Hardin le pidió a Miles la posición del
Leviathan
—el cual se había desviado un centenar de millas al oeste de su ruta habitual, un golpe de suerte—, pero lo que realmente deseaba era escuchar la voz de Miles, para tener una prueba de que él y Ajaratu y el velero, que se debatía sobre mares cada vez más embravecidos, todavía existían, que no se habían adentrado, por una jugarreta del compás, en un mar de fantasía suspendido en el extremo del mundo.
El primer oficial de electricidad yacía despierto en la oscuridad, con las manos aferradas al reborde del colchón, sin acabar de comprender qué había cambiado. Se le erizaron los pelos de la nuca y alargó la mano para accionar el interruptor de la luz.
—Dios mío —suspiró en voz alta.
El
Leviathan
se estaba balanceando.
El buque se inclinaba hacia un lado, luego hacia el otro, un movimiento apenas perceptible, pero cuya mera presencia le había sobresaltado. Llevaba doce días a bordo y ésa era la primera vez que el buque se desviaba de un plano liso y tan llano como el horizonte.
Los satélites meteorológicos habían acertado como de costumbre; la tempestad del sur, que se había originado debajo del Cabo de Hornos y ahora surcaba a toda velocidad el Atlántico Sur, tenía que ser muy grande para levantar unas olas como ésas, tan lejos de su centro.
Cuando sonó la campana anunciando el desayuno, se había acentuado el balanceo del
Leviathan
y los largos corredores transversales del castillo de popa subían y bajaban como balancines. El primer oficial de electricidad se dirigió al comedor, trepando por una pendiente inclinada que lentamente se fue nivelando hasta quedar horizontal. Segundos después, se encontró deslizándose por la ladera de una colina.
Cuando terminó de desayunar, su sentido del olfato parecía haberse vuelto desusadamente sensible; la grasa de las salchichas desprendía un penetrante olor y el café tenía un sabor ácido. Reconoció, demasiado tarde, los síntomas familiares del malestar que se avecinaba.
Salió corriendo al ala del puente en busca de aire fresco. Hacia más frío que el día anterior. Por poniente, lejos, muy lejos, grandes e inmóviles nubarrones negros, con la cara superior aplastada como la superficie de un yunque, cerraban amenazadoramente el horizonte como un muro de sólida roca.
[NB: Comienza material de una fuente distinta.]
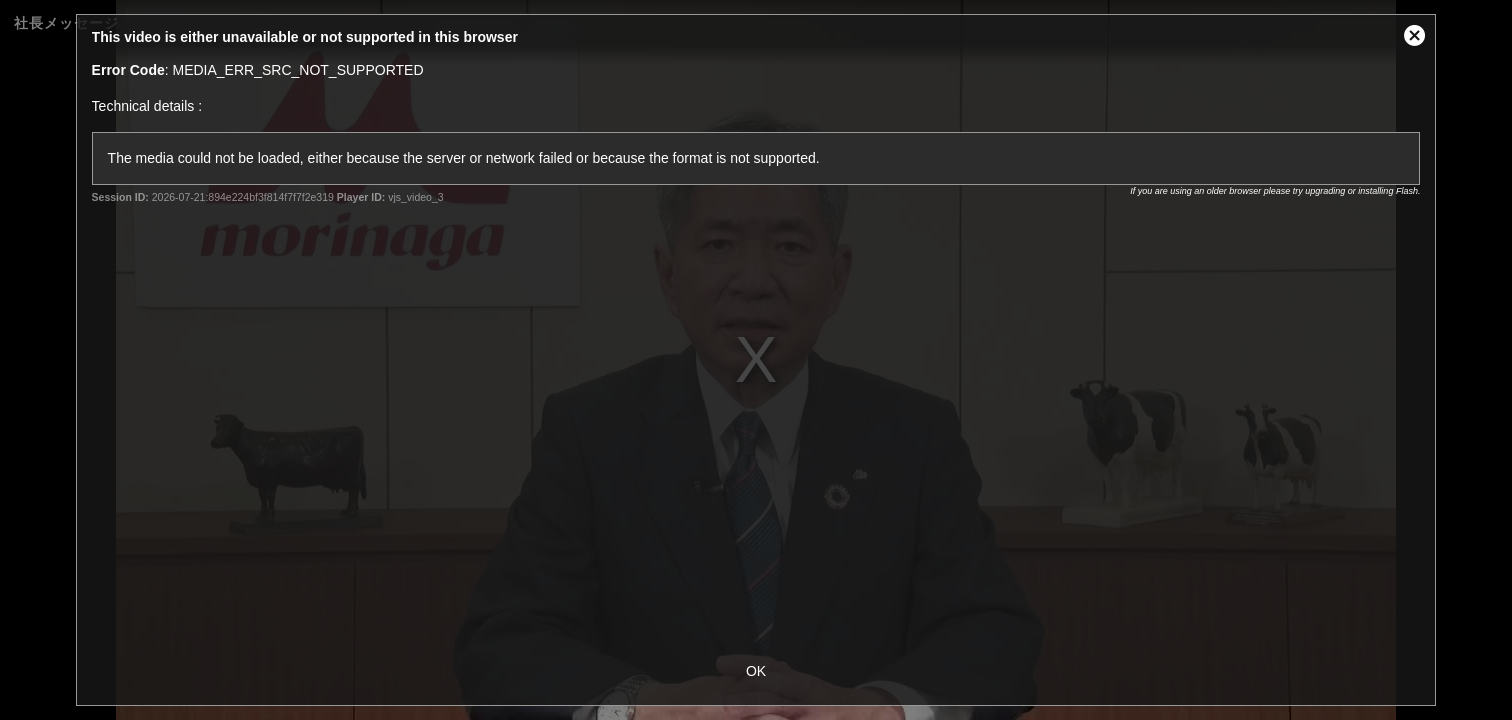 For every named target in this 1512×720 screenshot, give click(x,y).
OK (756, 671)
El aire estaba claro y muy fresco, el agua tenia una intensa tonalidad azul, casi negra, y los rayos del sol caían en un ángulo invernal, que ensombrecía las aguas y ofrecía poco calor. La lisa superficie del mar ondulaba como gelatina, agitada por el incesante desfile de olas profundas que iban avanzando por el sudoeste, balanceando el alto y vacío casco del
Leviathan
con creciente ferocidad.
Se acostó en su camarote, muy presente en su cabeza la idea de que tenía que levantarse para recibir los partes de sus subordinados. El olor a barniz de los muebles impregnaba el ambiente. El primer oficial de electricidad cerró los ojos, inspiró profundamente y se levantó para iniciar su turno de guardia. Su estómago dio una sacudida y el primer oficial de electricidad se dirigió a toda prisa hacia el cuarto de baño.